Após a reperfusão, deve-se finalizar as demais anastomoses vasculares, incluindo a artéria hepática e o ducto biliar. É importante verificar a imunossupressão, usualmente na forma de um bolus de esteroides. Varia de um centro para outro, mas costuma ser administrado no momento da reperfusão ou logo antes.

Na fase neo-hepática, o funcionamento do novo fígado pode variar. Por isso, durante o restabelecimento da função hepática, o anestesista deve monitorar atentamente e tratar adequadamente qualquer acidose, coagulopatia e distúrbios de temperatura. O passo final no implante é a anastomose do ducto biliar, após a qual o abdômen é fechado e o paciente é transferido para a UTI. Normalmente, a extubação é feita no começo da permanência na UTI, mas a prática varia de um centro para outro e depende sobretudo da estabilidade do paciente.

CONSIDERAÇÕES PÓS-OPERATÓRIAS

É importante estabelecer o funcionamento do fígado transplantado para orientar a recuperação do paciente e assegurar a aceitação fisiológica do transplante. Os sinais precoces de função de enxerto incluem um aumento da temperatura corporal devido ao aumento do metabolismo, hiperglicemia devido ao aumento da gliconeogênese, normalização da coagulopatia, a produção de bílis e eliminação de lactato. É comum o uso de ultrassom no intra- e pós-operatório para confirmar a viabilidade do fluxo hepático e portal.

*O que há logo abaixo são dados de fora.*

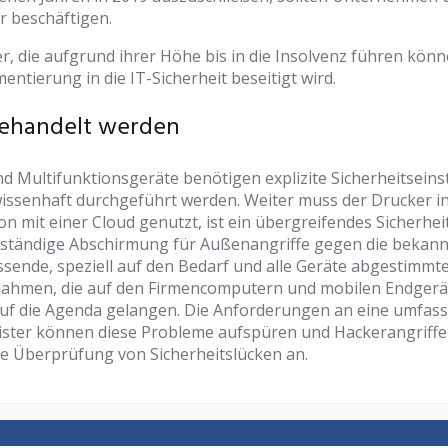
r beschäftigen.
ie aufgrund ihrer Höhe bis in die Insolvenz führen könne
ntierung in die IT-Sicherheit beseitigt wird.
behandelt werden
ultifunktionsgeräte benötigen explizite Sicherheitseinstell
wissenhaft durchgeführt werden. Weiter muss der Drucker i
 mit einer Cloud genutzt, ist ein übergreifendes Sicherhei
lständige Abschirmung für Außenangriffe gegen die bekannt
ende, speziell auf den Bedarf und alle Geräte abgestimmte C
hmen, die auf den Firmencomputern und mobilen Endgeräten 
uf die Agenda gelangen. Die Anforderungen an eine umfasse
leister können diese Probleme aufspüren und Hackerangri
ige Überprüfung von Sicherheitslücken an.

O clínico deve estar atento para o aparecimento de complicações vasculares (venosas e arteriais) uma vez que podem comprometer a sobrevida do enxerto. Se o funcionamento do novo fígado for inadequado ou ausente, o paciente provavelmente irá precisar de transfusão de produtos sanguíneos e fatores de coagulação, correção da acidose com terapia de reposição renal e suporte com vasopressores.

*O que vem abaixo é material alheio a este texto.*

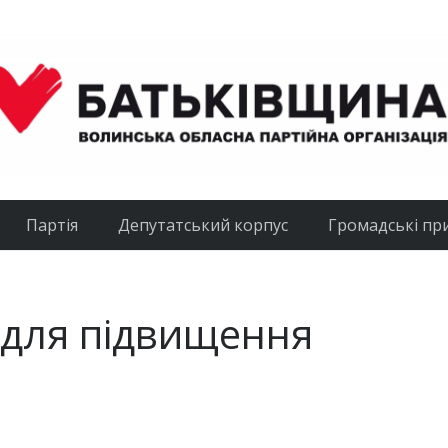
Партія
Депутатський корпус
Громадські пр
в для підвищення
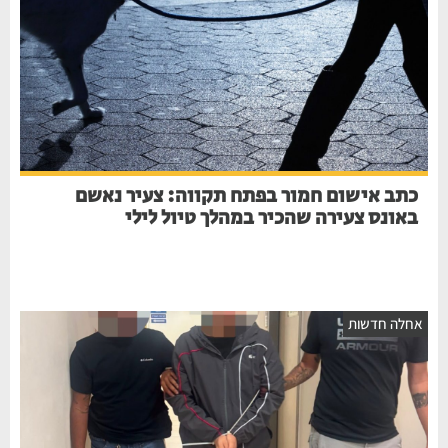
כתב אישום חמור בפתח תקווה: צעיר נאשם
באונס צעירה שהכיר במהלך טיול לילי
אחלה חדשות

A compreensão das alterações fisiológicas complexas e considerações anatômicas do transplante hepático é importante para o anestesista, independentemente de seu grau de envolvimento na cirurgia do transplante. As complexidades e nuances observadas no curto e intenso período do transplante hepático oferecem um excelente modelo para o estudo e entendimento da fisiologia hepática e dos distúrbios que podem ocorrer em diferentes contextos.

RESUMO

  • Pacientes com doença hepática terminal apresentam muitos distúrbios fisiológicos e metabólicos que precisam ser quantificados e otimizados no pré-operatório.
  • A avaliação cardíaca pré-operatória é fundamental para a estratificação de risco e otimização fisiológica.
  • O manejo anestésico de tais pacientes deve focar no potencial para rápidas flutuações na hemodinâmica, estado metabólico, status de coagulação e fisiologia no período perioperatório.
  • Uma boa comunicação com a equipe cirúrgica é necessária para prever e estabilizar alterações fisiológicas durante a cirurgia.

REFERÊNCIAS E LEITURA ADICIONAL

  1. Moitra V. Chapter 16: Liver Transplantation. Yao and Artusio’s Anesthesiology: Problem-Oriented Management Eighth Edition; 369-388
  2. Wagener G. Liver Anesthesiology and Critical Care Medicine. New York, NY: Springer New York; 2012.